A more secular notion revolves around the idea that being a good person is enough to be admitted to Heaven regardless of their stated beliefs (approximately 39% of the U.S. adult population). And lastly, the universalist view is all humans will eventually enter Heaven – with the possibility of some sort of trial to purify the soul.

We’ve heard about individuals who described beautiful sensory phenomena during near-death experiences, but they lack consistency as well as the ability to stand up to scientific validation.

Some of the work by the noted evangelical Anglican author Alan Jacobs offers a sound rationale for how we develop our beliefs and why we think the way we do. He supports the position that it is impossible to think independently of others because everything we think is in response to what someone else thinks or says.

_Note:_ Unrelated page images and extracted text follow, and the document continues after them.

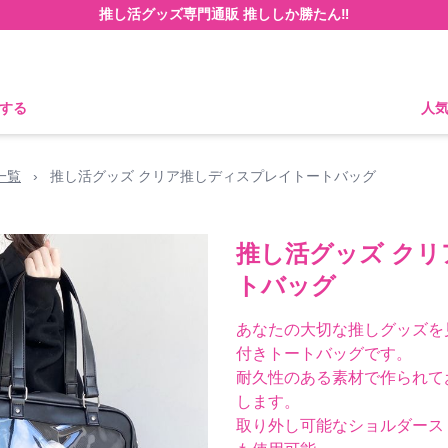
推し活グッズ専門通販 推ししか勝たん‼
する
人
一覧
›
推し活グッズ クリア推しディスプレイトートバッグ
推し活グッズ ク
トバッグ
あなたの大切な推しグッズを
付きトートバッグです。
耐久性のある素材で作られて
します。
取り外し可能なショルダース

One clergyman who examined the Gospels found just under 2,000 verses containing words attributed to Jesus. About 10% of them referenced a heavenly place, eternal life, or the coming kingdom while only about 3% either directly or indirectly referred to an undesirable afterlife without ever using the term. If those counts are even close to accurate, ministers would have three times more opportunities to focus on Heaven in their sermons. As such, Jacob’s thinking makes sense since so many of us are bombarded by more mentions of Heaven during Sunday mass, Bible study, or any manner of religious conversation.

Jacobs goes on to argue that thinking is a social process of accepting concepts put forth by those who have earned our approval or rejecting beliefs by those we don’t support. Agreement generates internal feelings of comfort and objectivity; disagreement brings out “there must be something wrong” reactions and defensive responses. This makes an agreement with the afterlife easy as we can readily embrace afterlife views offered by those who are deemed to be good and pure in their motivations. Sunday school lessons and sermons offer abundant opportunities.

So, in closing, do we choose “good” rather than “bad” behaviors because of our desire to enter Heaven or avoid Hell? In short: it really depends on who you ask. Take one look at the Internet and you’ll find devout Christians who proclaim that their actions are profoundly impacted by their faith. Atheists and others say that they strive to be good people irrespective of religion.

In truth, the question itself may be moot, but it deserves reflection, nonetheless. 

Dr. Don Clardy is a tenured professor with 40+ years in higher education. Rev. Clay Cook is a retired pastor with degrees in education and divinity along with 40+ years in the ministry. The two are colleagues who have been members of the same Presbyterian church for more than 25 years.